- **ASSIGNMENT**:
State how many lines in the records below contain the string "webhooks", and give nothing besides that number.

- **THE DATA**:
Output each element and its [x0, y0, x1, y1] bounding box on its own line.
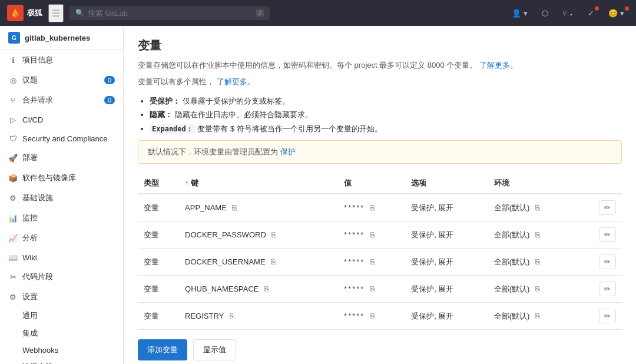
col-options: 选项 — [405, 173, 488, 194]
cell-value-0: ***** ⎘ — [338, 194, 405, 221]
sidebar-item-deploy[interactable]: 🚀 部署 — [0, 148, 123, 168]
sidebar-label-infra: 基础设施 — [22, 193, 53, 203]
cell-env-1: 全部(默认) ⎘ — [488, 221, 578, 249]
copy-value-button-4[interactable]: ⎘ — [369, 310, 376, 322]
search-input[interactable] — [88, 9, 253, 18]
sub-label-integrations: 集成 — [22, 328, 38, 339]
bullet-protected: 受保护： 仅暴露于受保护的分支或标签。 — [150, 94, 622, 108]
user-menu[interactable]: 😊 ▾ — [604, 6, 629, 20]
table-header: 类型 ↑ 键 值 选项 环境 — [138, 173, 622, 194]
copy-key-button-3[interactable]: ⎘ — [263, 283, 270, 294]
project-header: G gitlab_kubernetes — [0, 26, 123, 50]
cell-action-0: ✏ — [578, 194, 622, 221]
copy-env-button-1[interactable]: ⎘ — [534, 229, 541, 240]
sidebar-item-infra[interactable]: ⚙ 基础设施 — [0, 188, 123, 208]
sidebar-item-project-info[interactable]: ℹ 项目信息 — [0, 50, 123, 70]
cell-action-4: ✏ — [578, 303, 622, 330]
copy-env-button-0[interactable]: ⎘ — [534, 202, 541, 213]
cell-key-4: REGISTRY ⎘ — [179, 303, 338, 330]
sidebar-item-monitor[interactable]: 📊 监控 — [0, 208, 123, 228]
sidebar: G gitlab_kubernetes ℹ 项目信息 ◎ 议题 0 ⑂ 合并请求… — [0, 26, 124, 364]
col-actions — [578, 173, 622, 194]
col-value: 值 — [338, 173, 405, 194]
sidebar-label-cicd: CI/CD — [22, 115, 43, 124]
table-row: 变量 APP_NAME ⎘ ***** ⎘ 受保护, 展开 全部(默认) ⎘ ✏ — [138, 194, 622, 221]
infra-icon: ⚙ — [8, 193, 18, 203]
cell-type-0: 变量 — [138, 194, 179, 221]
activity-icon[interactable]: ⬡ — [537, 6, 553, 20]
copy-env-button-4[interactable]: ⎘ — [534, 310, 541, 322]
fox-icon — [7, 5, 24, 21]
cell-type-2: 变量 — [138, 249, 179, 276]
cell-type-1: 变量 — [138, 221, 179, 249]
sidebar-label-wiki: Wiki — [22, 253, 37, 262]
copy-env-button-3[interactable]: ⎘ — [534, 283, 541, 294]
learn-more-link-2[interactable]: 了解更多。 — [217, 77, 255, 86]
sidebar-item-snippets[interactable]: ✂ 代码片段 — [0, 267, 123, 287]
sidebar-label-merge-requests: 合并请求 — [22, 95, 53, 105]
edit-button-0[interactable]: ✏ — [599, 200, 616, 215]
sidebar-item-issues[interactable]: ◎ 议题 0 — [0, 70, 123, 90]
copy-value-button-1[interactable]: ⎘ — [369, 229, 376, 240]
sub-label-webhooks: Webhooks — [22, 346, 58, 355]
notice-protect-link[interactable]: 保护 — [280, 147, 296, 156]
sidebar-item-packages[interactable]: 📦 软件包与镜像库 — [0, 168, 123, 188]
learn-more-link-1[interactable]: 了解更多。 — [479, 61, 518, 70]
todos-icon[interactable]: ✓ — [583, 6, 599, 20]
col-type: 类型 — [138, 173, 179, 194]
page-title: 变量 — [138, 38, 622, 54]
copy-key-button-2[interactable]: ⎘ — [270, 256, 277, 267]
copy-value-button-0[interactable]: ⎘ — [369, 202, 376, 213]
sidebar-item-wiki[interactable]: 📖 Wiki — [0, 248, 123, 267]
copy-value-button-3[interactable]: ⎘ — [369, 283, 376, 294]
bullet-hidden: 隐藏： 隐藏在作业日志中。必须符合隐藏要求。 — [150, 108, 622, 121]
edit-button-1[interactable]: ✏ — [599, 227, 616, 242]
project-avatar: G — [8, 32, 20, 44]
main-layout: G gitlab_kubernetes ℹ 项目信息 ◎ 议题 0 ⑂ 合并请求… — [0, 26, 636, 364]
edit-button-3[interactable]: ✏ — [599, 282, 616, 296]
copy-key-button-1[interactable]: ⎘ — [270, 229, 277, 240]
merge-icon[interactable]: ⑂ ▾ — [558, 6, 579, 20]
cell-type-4: 变量 — [138, 303, 179, 330]
hamburger-button[interactable]: ☰ — [48, 4, 64, 22]
copy-key-button-0[interactable]: ⎘ — [231, 202, 238, 213]
sidebar-label-monitor: 监控 — [22, 213, 38, 223]
info-icon: ℹ — [8, 55, 18, 65]
profile-dropdown[interactable]: 👤 ▾ — [507, 6, 532, 20]
sidebar-item-settings[interactable]: ⚙ 设置 — [0, 287, 123, 307]
monitor-icon: 📊 — [8, 213, 18, 223]
sidebar-sub-general[interactable]: 通用 — [22, 307, 123, 325]
sidebar-item-security[interactable]: 🛡 Security and Compliance — [0, 129, 123, 148]
cell-env-2: 全部(默认) ⎘ — [488, 249, 578, 276]
page-description: 变量存储您可以在作业脚本中使用的信息，如密码和密钥。每个 project 最多可… — [138, 59, 622, 72]
shield-icon: 🛡 — [8, 134, 18, 143]
deploy-icon: 🚀 — [8, 153, 18, 163]
copy-key-button-4[interactable]: ⎘ — [228, 310, 236, 322]
add-variable-button[interactable]: 添加变量 — [138, 339, 187, 360]
sidebar-label-snippets: 代码片段 — [22, 272, 53, 282]
sidebar-sub-integrations[interactable]: 集成 — [22, 325, 123, 342]
show-values-button[interactable]: 显示值 — [193, 339, 236, 360]
sidebar-item-cicd[interactable]: ▷ CI/CD — [0, 110, 123, 129]
cell-options-0: 受保护, 展开 — [405, 194, 488, 221]
copy-value-button-2[interactable]: ⎘ — [369, 256, 376, 267]
table-row: 变量 DOCKER_USERNAME ⎘ ***** ⎘ 受保护, 展开 全部(… — [138, 249, 622, 276]
cell-action-2: ✏ — [578, 249, 622, 276]
logo-text: 极狐 — [27, 8, 42, 18]
col-env: 环境 — [488, 173, 578, 194]
cell-key-3: QHUB_NAMESPACE ⎘ — [179, 276, 338, 303]
search-bar[interactable]: 🔍 / — [69, 6, 270, 20]
sidebar-sub-access-tokens[interactable]: 访问令牌 — [22, 358, 123, 364]
sidebar-item-analyze[interactable]: 📈 分析 — [0, 228, 123, 248]
edit-button-4[interactable]: ✏ — [599, 309, 616, 323]
notice-box: 默认情况下，环境变量由管理员配置为 保护 — [138, 140, 622, 164]
cell-options-4: 受保护, 展开 — [405, 303, 488, 330]
packages-icon: 📦 — [8, 173, 18, 183]
sidebar-label-packages: 软件包与镜像库 — [22, 173, 76, 183]
sidebar-item-merge-requests[interactable]: ⑂ 合并请求 0 — [0, 90, 123, 110]
copy-env-button-2[interactable]: ⎘ — [534, 256, 541, 267]
cell-key-1: DOCKER_PASSWORD ⎘ — [179, 221, 338, 249]
edit-button-2[interactable]: ✏ — [599, 254, 616, 269]
sidebar-sub-webhooks[interactable]: Webhooks — [22, 342, 123, 358]
cell-options-3: 受保护, 展开 — [405, 276, 488, 303]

- **SOLUTION FOR THIS TASK**:
2